| THE RECORDS |
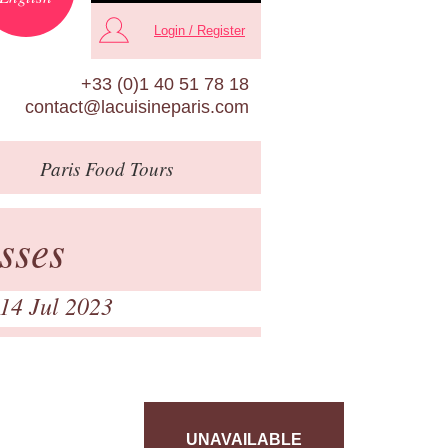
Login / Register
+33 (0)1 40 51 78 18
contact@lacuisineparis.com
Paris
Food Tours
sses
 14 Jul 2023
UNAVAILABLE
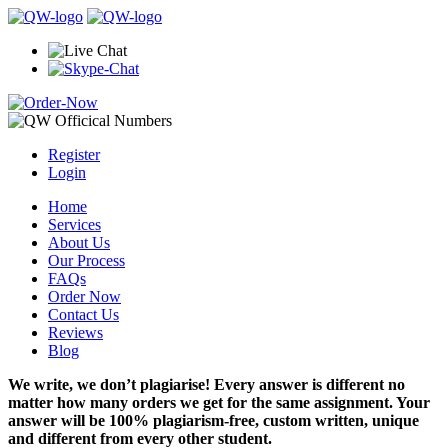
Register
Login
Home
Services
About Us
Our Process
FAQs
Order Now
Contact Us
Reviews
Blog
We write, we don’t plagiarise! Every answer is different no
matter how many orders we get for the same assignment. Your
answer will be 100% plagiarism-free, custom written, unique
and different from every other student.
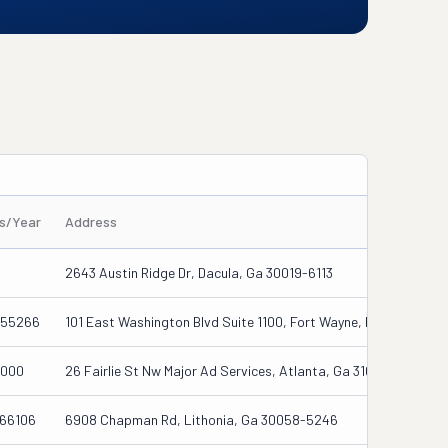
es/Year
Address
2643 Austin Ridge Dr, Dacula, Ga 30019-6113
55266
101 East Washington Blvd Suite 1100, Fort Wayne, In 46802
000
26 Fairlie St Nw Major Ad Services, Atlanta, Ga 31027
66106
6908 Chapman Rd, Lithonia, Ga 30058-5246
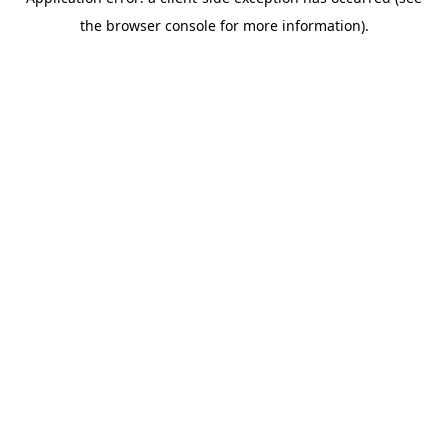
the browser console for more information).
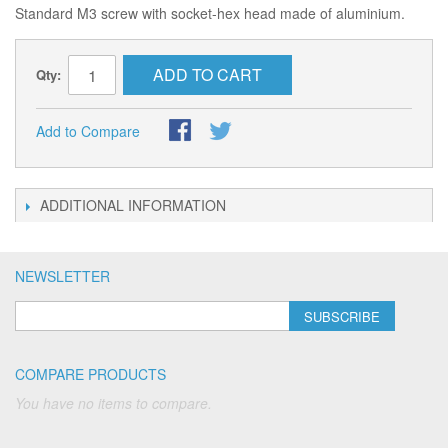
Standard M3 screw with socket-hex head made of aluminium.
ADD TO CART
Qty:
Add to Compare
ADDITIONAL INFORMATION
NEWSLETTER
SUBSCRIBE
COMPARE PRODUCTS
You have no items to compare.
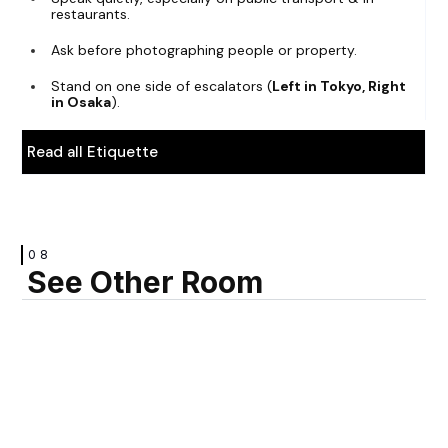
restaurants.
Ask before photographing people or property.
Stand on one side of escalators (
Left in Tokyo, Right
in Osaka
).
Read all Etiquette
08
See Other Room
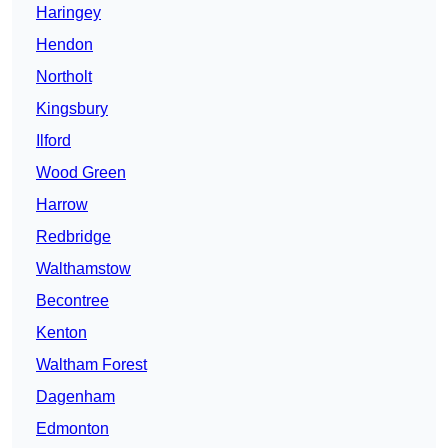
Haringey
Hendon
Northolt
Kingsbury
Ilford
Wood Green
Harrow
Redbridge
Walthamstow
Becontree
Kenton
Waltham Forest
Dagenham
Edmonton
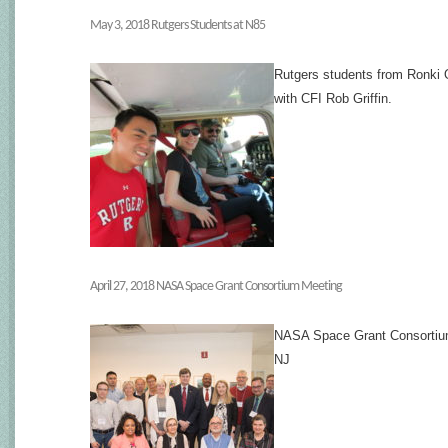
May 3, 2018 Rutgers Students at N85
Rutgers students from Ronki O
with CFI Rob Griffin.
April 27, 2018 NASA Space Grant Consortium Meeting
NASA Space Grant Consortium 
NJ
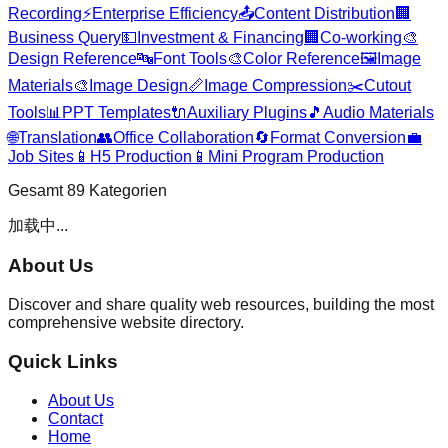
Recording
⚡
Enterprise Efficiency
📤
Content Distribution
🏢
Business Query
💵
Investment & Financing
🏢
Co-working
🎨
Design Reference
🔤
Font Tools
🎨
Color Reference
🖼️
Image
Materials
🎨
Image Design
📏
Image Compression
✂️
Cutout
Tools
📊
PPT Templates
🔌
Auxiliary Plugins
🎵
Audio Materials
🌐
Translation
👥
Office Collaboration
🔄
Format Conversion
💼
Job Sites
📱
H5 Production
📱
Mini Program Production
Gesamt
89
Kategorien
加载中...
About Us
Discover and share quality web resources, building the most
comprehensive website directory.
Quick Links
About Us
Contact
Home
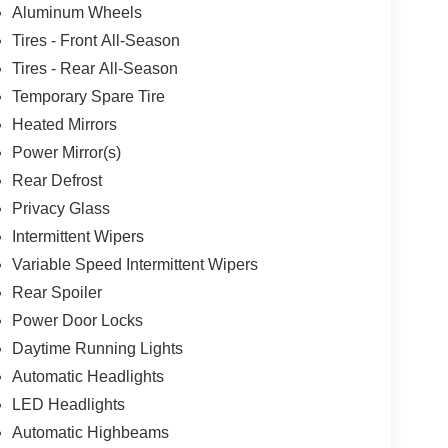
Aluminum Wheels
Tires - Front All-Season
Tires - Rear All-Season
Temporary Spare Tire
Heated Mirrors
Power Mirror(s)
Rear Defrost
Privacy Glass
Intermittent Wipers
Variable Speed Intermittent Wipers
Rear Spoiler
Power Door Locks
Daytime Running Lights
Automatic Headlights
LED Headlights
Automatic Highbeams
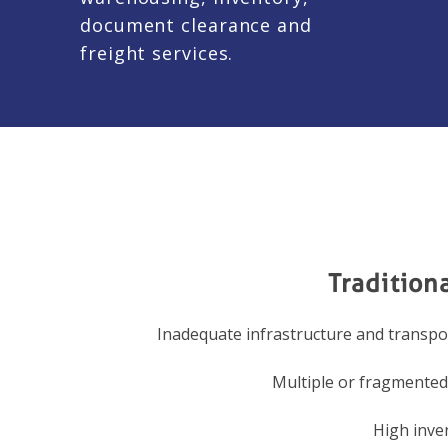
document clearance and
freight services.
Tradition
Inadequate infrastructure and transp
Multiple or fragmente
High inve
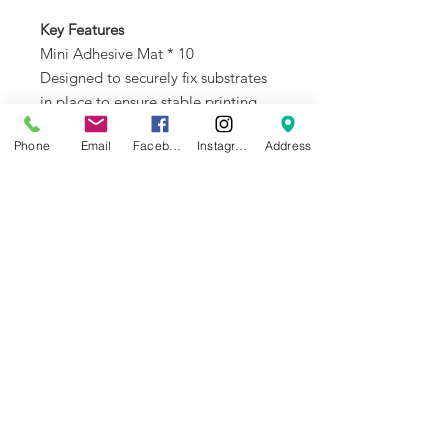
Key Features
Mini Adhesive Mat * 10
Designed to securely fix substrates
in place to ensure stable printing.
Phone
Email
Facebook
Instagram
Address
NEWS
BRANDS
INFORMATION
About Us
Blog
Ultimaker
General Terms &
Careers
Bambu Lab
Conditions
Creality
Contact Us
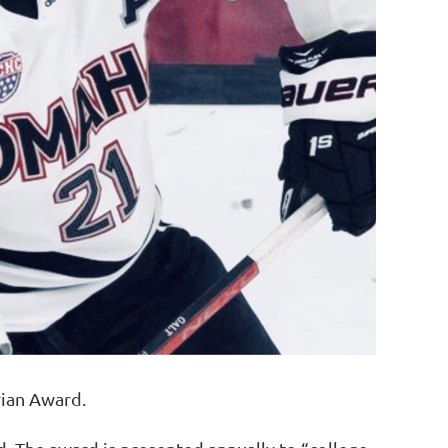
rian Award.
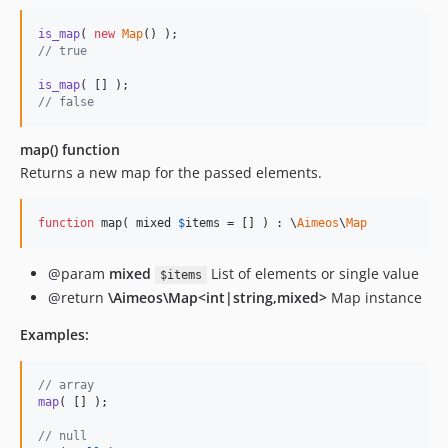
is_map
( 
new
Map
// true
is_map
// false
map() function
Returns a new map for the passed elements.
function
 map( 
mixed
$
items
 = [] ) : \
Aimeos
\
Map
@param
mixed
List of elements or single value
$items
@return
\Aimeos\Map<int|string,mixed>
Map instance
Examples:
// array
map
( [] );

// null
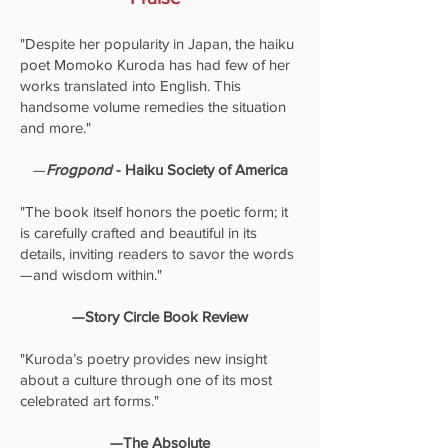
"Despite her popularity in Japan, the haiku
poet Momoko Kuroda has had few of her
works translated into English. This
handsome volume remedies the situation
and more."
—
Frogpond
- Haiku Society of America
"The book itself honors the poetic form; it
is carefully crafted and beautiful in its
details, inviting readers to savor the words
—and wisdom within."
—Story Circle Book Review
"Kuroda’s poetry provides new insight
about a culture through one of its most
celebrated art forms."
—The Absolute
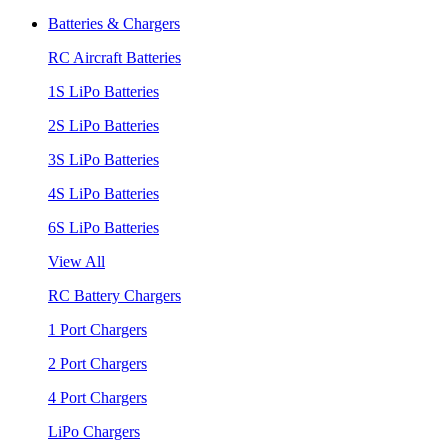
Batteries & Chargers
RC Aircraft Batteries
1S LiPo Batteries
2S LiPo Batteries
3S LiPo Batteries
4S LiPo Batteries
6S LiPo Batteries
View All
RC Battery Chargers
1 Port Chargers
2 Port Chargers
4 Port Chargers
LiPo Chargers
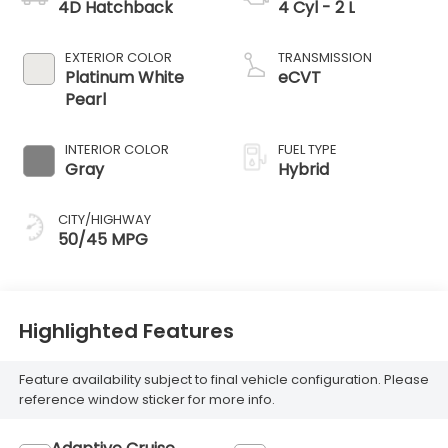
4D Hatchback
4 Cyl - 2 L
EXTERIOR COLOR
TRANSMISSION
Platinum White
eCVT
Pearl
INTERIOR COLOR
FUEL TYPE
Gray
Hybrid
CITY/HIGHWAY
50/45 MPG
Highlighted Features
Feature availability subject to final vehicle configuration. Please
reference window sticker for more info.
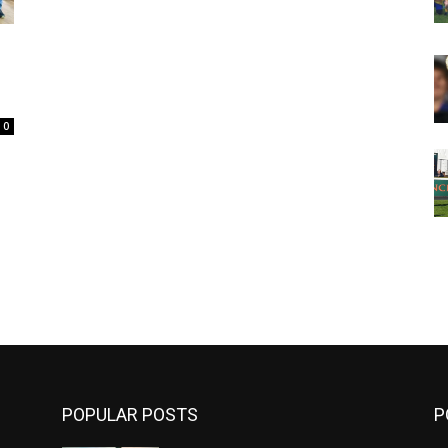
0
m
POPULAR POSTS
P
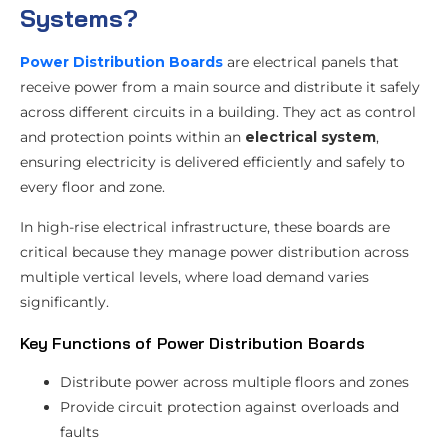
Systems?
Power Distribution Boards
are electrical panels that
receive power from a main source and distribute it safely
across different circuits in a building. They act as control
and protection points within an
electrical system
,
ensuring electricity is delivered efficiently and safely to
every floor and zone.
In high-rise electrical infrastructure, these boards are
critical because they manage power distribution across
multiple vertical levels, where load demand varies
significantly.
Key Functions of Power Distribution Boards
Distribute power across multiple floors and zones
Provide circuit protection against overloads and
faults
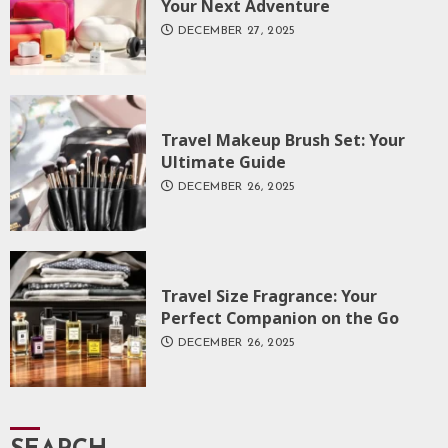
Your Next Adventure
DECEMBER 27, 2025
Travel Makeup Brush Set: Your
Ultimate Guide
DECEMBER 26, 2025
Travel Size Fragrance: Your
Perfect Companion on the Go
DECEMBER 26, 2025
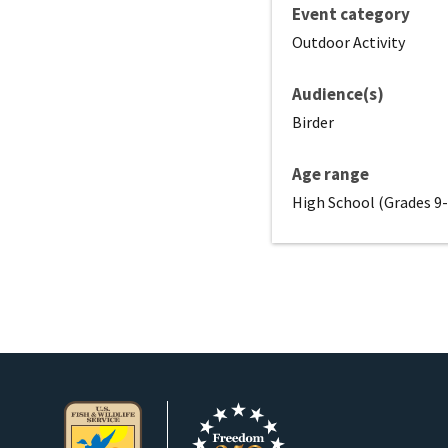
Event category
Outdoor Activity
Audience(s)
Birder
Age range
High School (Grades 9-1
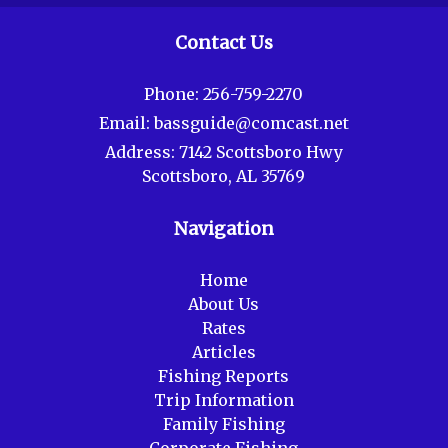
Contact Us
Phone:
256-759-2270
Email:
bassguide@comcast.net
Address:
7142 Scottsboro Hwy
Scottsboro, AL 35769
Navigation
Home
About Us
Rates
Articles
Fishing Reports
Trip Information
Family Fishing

| INSTRUCTIONS FOR THE TASK |
What lines in the listing include the string "Intermittent"? Copy them out.

| SOLUTION TO THE PROBLEM |
Intermittent Wipers
Variable Speed Intermittent Wipers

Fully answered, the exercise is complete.